Ces résultats montrent également que les articulations de la cheville et du genou contribuent moins à la montée de barre lors de la condition avec rebond. En pratique, le rebond mettrait ainsi plus l'accent sur les extenseurs de la hanche plutôt que les extenseurs du genou. Cela se comprend aisément puisque si la barre est inerte au sol, les muscles extenseurs de la cheville et du genou devront travailler beaucoup au début du mouvement plus pour appliquer une accélération à la barre, alors que dans le cas du rebond, la barre aura déjà gagné une certaine quantité de mouvement lorsque l'athlète commencera à tirer réellement sur celle-ci pour continuer l'ascension, ainsi le travail initial au niveau de la cheville et du genou sera fortement diminué.

Applications pratiques

Cette étude démontre l'impact du rebond los du soulevé de terre traditionnel sur les performances mécaniques. Il est plus facile de déplacer une charge donnée en s'aidant du rebond de la barre au sol entre chaque répétition, que lorsque celle-ci est reposée systématiquement au sol. Ce qui signifie qu'avec le rebond, il est possible de soulever plus lourd. Toutefois, cette façon de faire implique que la force développée ne sera pas proportionnelle à la charge déplacée, ce qui veut dire que le stimulus sera moindre et les adaptations musculo-squelettiques le seront également. De plus, le rebond induit un changement dans le pattern de recrutement musculaire du soulevé de terre, diminuant le rôle des extenseurs de genou et de cheville pour mettre plus l'accent sur les extenseurs de hanche.

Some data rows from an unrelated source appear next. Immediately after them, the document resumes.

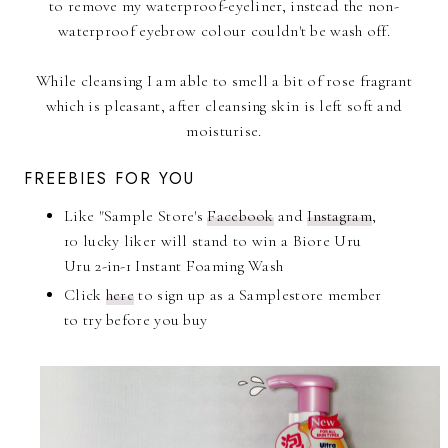
to remove my waterproof-eyeliner, instead the non-
waterproof eyebrow colour couldn't be wash off.
While cleansing I am able to smell a bit of rose fragrant
which is pleasant, after cleansing skin is left soft and
moisturise.
FREEBIES FOR YOU
Like "Sample Store's
Facebook
and
Instagram
,
10 lucky liker will stand to win a Biore Uru
Uru 2-in-1 Instant Foaming Wash
Click
here
to sign up as a Samplestore member
to try before you buy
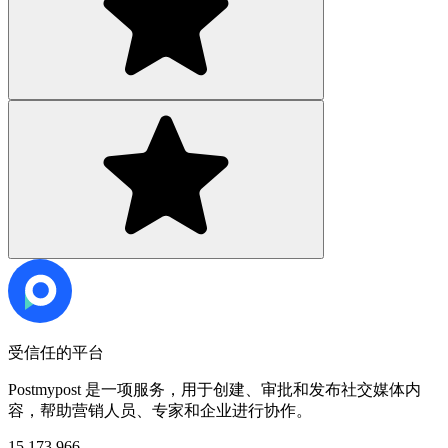
受信任的平台
Postmypost 是一项服务，用于创建、审批和发布社交媒体内
容，帮助营销人员、专家和企业进行协作。
15,173,966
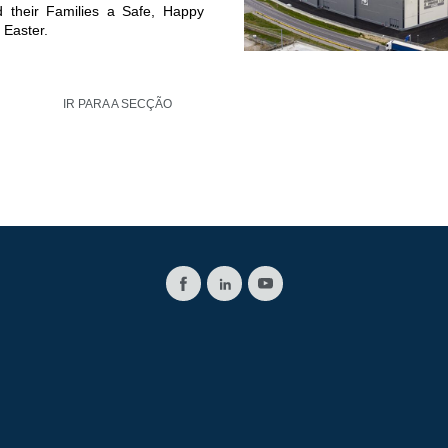
d their Families a Safe, Happy
 Easter.
IR PARA A SECÇÃO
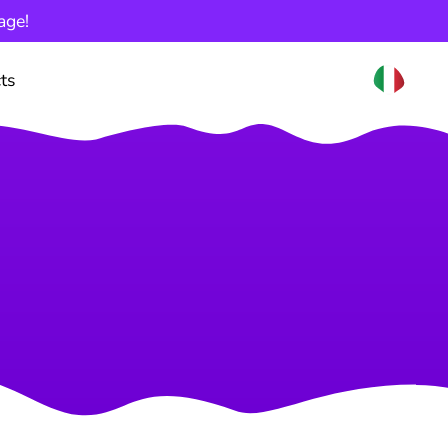
age!
ts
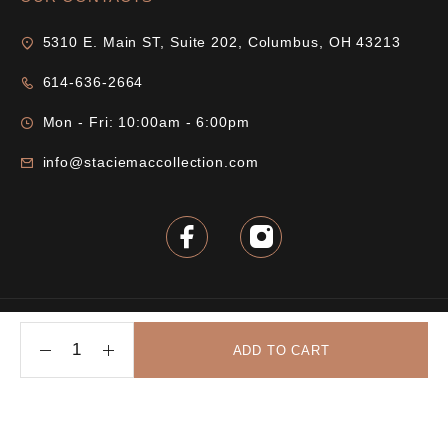
5310 E. Main ST, Suite 202, Columbus, OH 43213
614-636-2664
Mon - Fri: 10:00am - 6:00pm
info@staciemaccollection.com
© 2025 Stacie Mac Collection. All rights reserved.
ADD TO CART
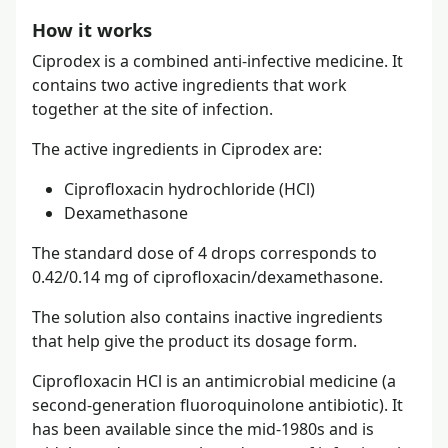
How it works
Ciprodex is a combined anti-infective medicine. It
contains two active ingredients that work
together at the site of infection.
The active ingredients in Ciprodex are:
Ciprofloxacin hydrochloride (HCl)
Dexamethasone
The standard dose of 4 drops corresponds to
0.42/0.14 mg of ciprofloxacin/dexamethasone.
The solution also contains inactive ingredients
that help give the product its dosage form.
Ciprofloxacin HCl is an antimicrobial medicine (a
second-generation fluoroquinolone antibiotic). It
has been available since the mid-1980s and is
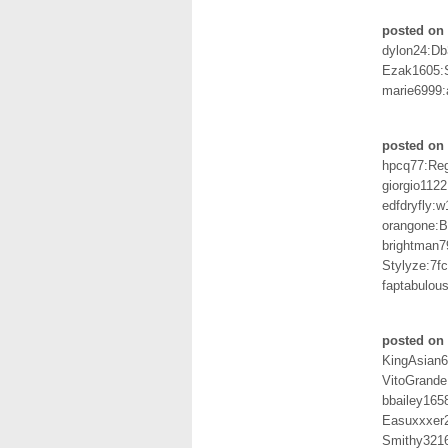
posted on 
dylon24:D
Ezak1605:
marie6999:
posted on 
hpcq77:Re
giorgio112
edfdryfly:w
orangone:
brightman7
Stylyze:7f
faptabulo
posted on 
KingAsian
VitoGrand
bbailey165
Easuxxxer2
Smithy321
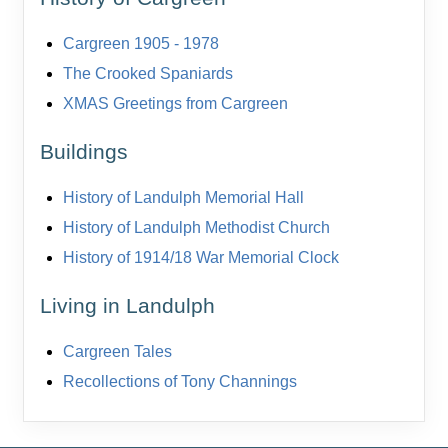
Cargreen 1905 - 1978
The Crooked Spaniards
XMAS Greetings from Cargreen
Buildings
History of Landulph Memorial Hall
History of Landulph Methodist Church
History of 1914/18 War Memorial Clock
Living in Landulph
Cargreen Tales
Recollections of Tony Channings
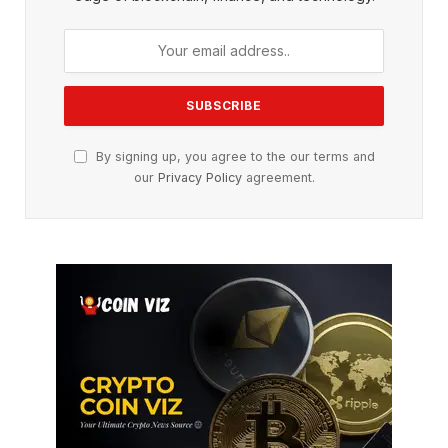
By signing up, you agree to the our terms and
our
Privacy Policy
agreement.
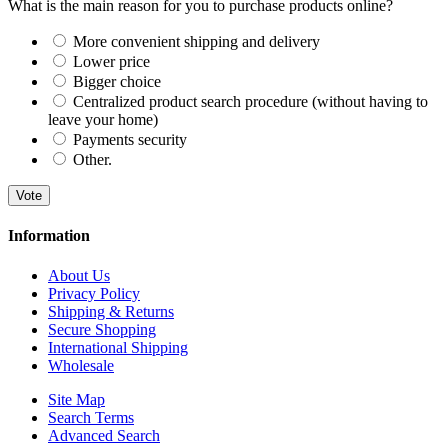
What is the main reason for you to purchase products online?
More convenient shipping and delivery
Lower price
Bigger choice
Centralized product search procedure (without having to
leave your home)
Payments security
Other.
Vote
Information
About Us
Privacy Policy
Shipping & Returns
Secure Shopping
International Shipping
Wholesale
Site Map
Search Terms
Advanced Search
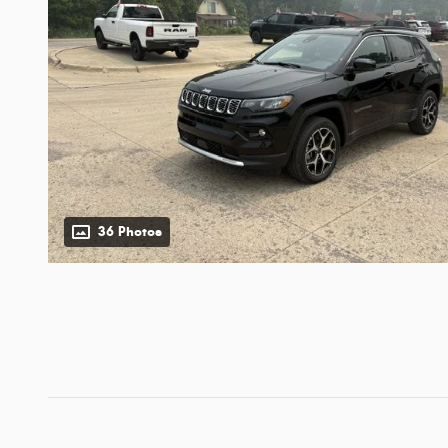
36 Photos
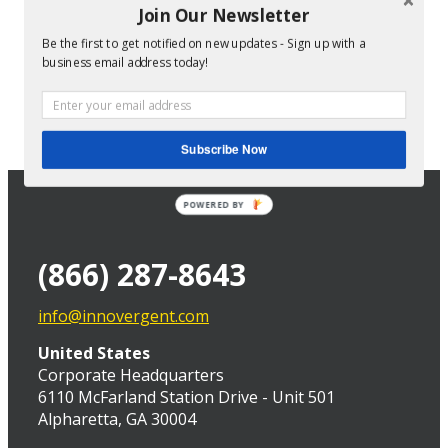
Join Our Newsletter
Be the first to get notified on new updates - Sign up with a
Director of Technical Services at InnoVergent
business email address today!
Subscribe Now
POWERED BY
(866) 287-8643
info@innovergent.com
United States
Corporate Headquarters
6110 McFarland Station Drive - Unit 501
Alpharetta, GA 30004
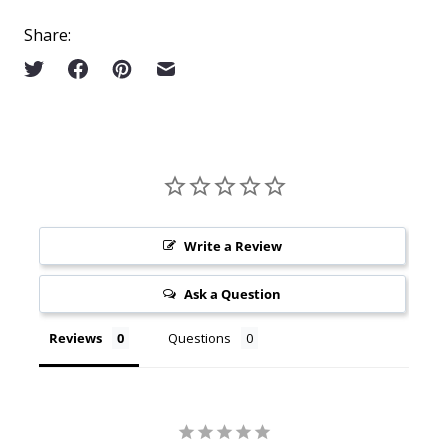
Share:
Write a Review
Ask a Question
Reviews
Questions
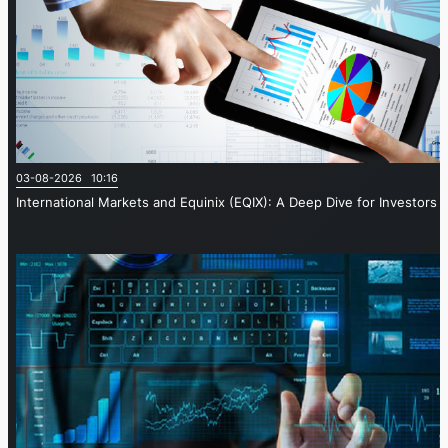
03-08-2026 10:16
International Markets and Equinix (EQIX): A Deep Dive for Investors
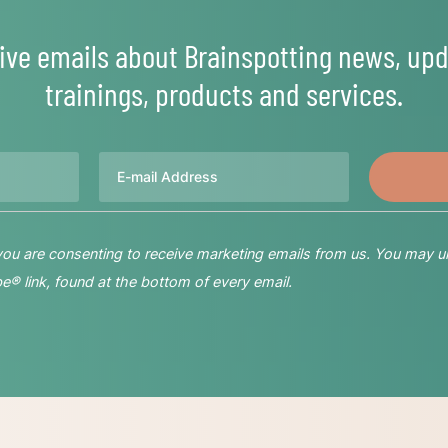
ive emails about Brainspotting news, upd
trainings, products and services.
Email
 you are consenting to receive marketing emails from us. You may u
® link, found at the bottom of every email.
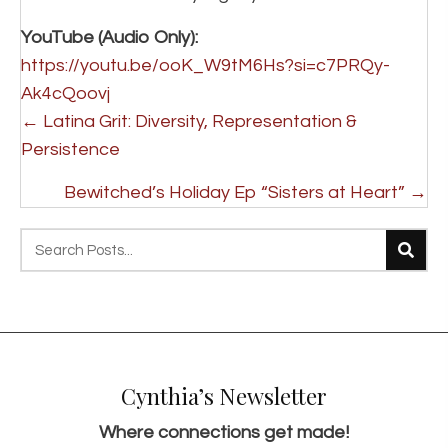
YouTube (Audio Only):
https://youtu.be/ooK_W9tM6Hs?si=c7PRQy-
Ak4cQoovj
Posts
← Latina Grit: Diversity, Representation &
navigation
Persistence
Bewitched’s Holiday Ep “Sisters at Heart” →
Cynthia’s Newsletter
Where connections get made!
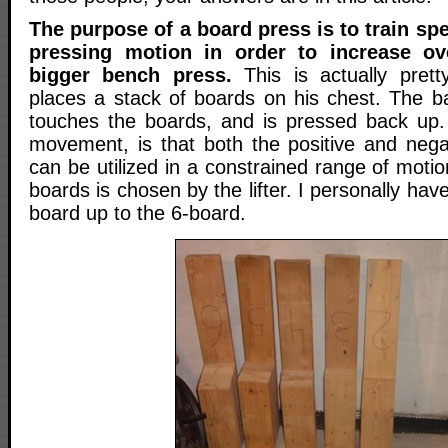
The purpose of a board press is to train spe
pressing motion in order to increase ov
bigger bench press.
This is actually pretty
places a stack of boards on his chest. The bar
touches the boards, and is pressed back up.
movement, is that both the positive and neg
can be utilized in a constrained range of motio
boards is chosen by the lifter. I personally ha
board up to the 6-board.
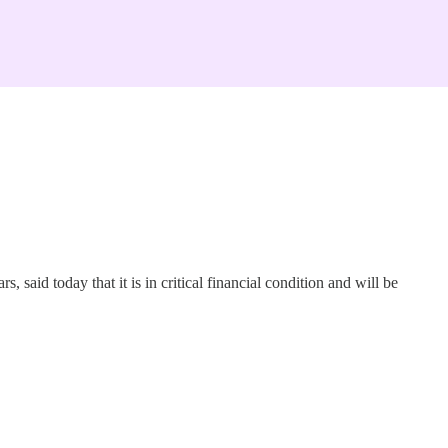
id today that it is in critical financial condition and will be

Malheureusement, cette étude n'a pas couplé ces mesures à des mesures électromyographiques afin d'observer les différences de pattern de contraction musculaire avec et sans rebond de la barre au sol. De plus, il serait intéressant de savoir si le placement technique de l'athlète n'est pas altéré par le rebond à chaque répétition, et au fur et à mesure que la fatigue s'installe dans la série. Le soulevé de terre est un exercice très intense physiquement qui nécessite un gainage du tronc, du bassin et de la ceinture scapulaire très fort. Le rebond altère-t-il ce placement technique ? L'athlète peut-il laisser rebondir la barre tout en gardant une tension musculaire importante ?

Références

  1. Krajewski K, LeFavi R and Riemann B. A biomechanical analysis of the effects of bouncing the barbell in the conventional deadlift. J Strength Cond Res Article in press, 2018.